RAW DATA:
───
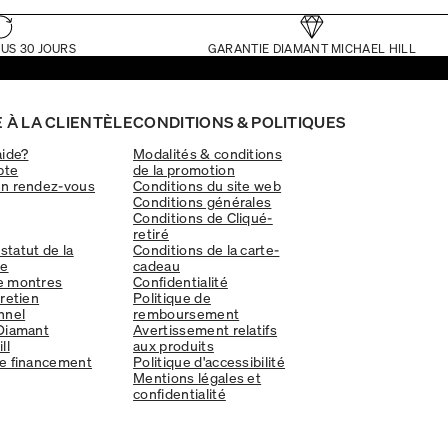
US 30 JOURS
GARANTIE DIAMANT MICHAEL HILL
 À LA CLIENTÈLE
CONDITIONS & POLITIQUES
aide?
Modalités & conditions
pte
de la promotion
un rendez-vous
Conditions du site web
Conditions générales
Conditions de Cliqué-
retiré
 statut de la
Conditions de la carte-
e
cadeau
e montres
Confidentialité
tretien
Politique de
nnel
remboursement
Diamant
Avertissement relatifs
ll
aux produits
e financement
Politique d'accessibilité
Mentions légales et
confidentialité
───
TASK TO COMPLETE:
Restate the tail of the listing word for word, beginning at the line containing "Conditions du site web".

ANSWER FOR THE TASK:
Conditions du site web
Conditions générales
Conditions de Cliqué-
retiré
 statut de la
Conditions de la carte-
e
cadeau
e montres
Confidentialité
tretien
Politique de
nnel
remboursement
Diamant
Avertissement relatifs
ll
aux produits
e financement
Politique d'accessibilité
Mentions légales et
confidentialité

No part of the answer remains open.